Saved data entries
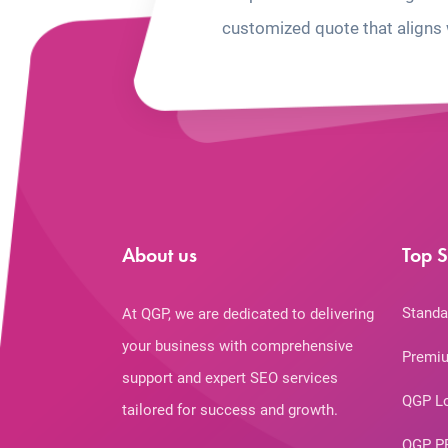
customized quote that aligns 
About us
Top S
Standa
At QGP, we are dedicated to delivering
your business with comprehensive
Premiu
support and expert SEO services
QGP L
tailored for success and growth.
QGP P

...

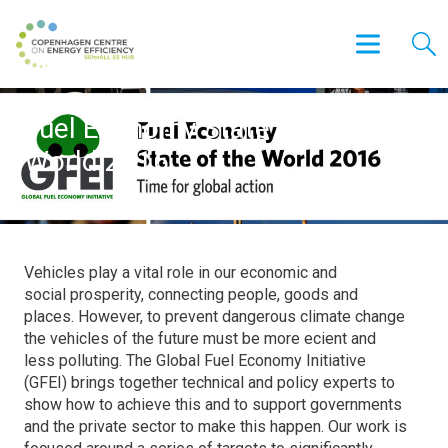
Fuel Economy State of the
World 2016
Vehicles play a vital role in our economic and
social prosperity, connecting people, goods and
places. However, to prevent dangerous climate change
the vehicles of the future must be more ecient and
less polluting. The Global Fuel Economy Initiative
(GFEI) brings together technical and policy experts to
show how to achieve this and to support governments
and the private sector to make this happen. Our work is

Task item:
Pull every line with the string "Fuel" from the data above.

Exercise solution:
Fuel Economy State of the
less polluting. The Global Fuel Economy Initiative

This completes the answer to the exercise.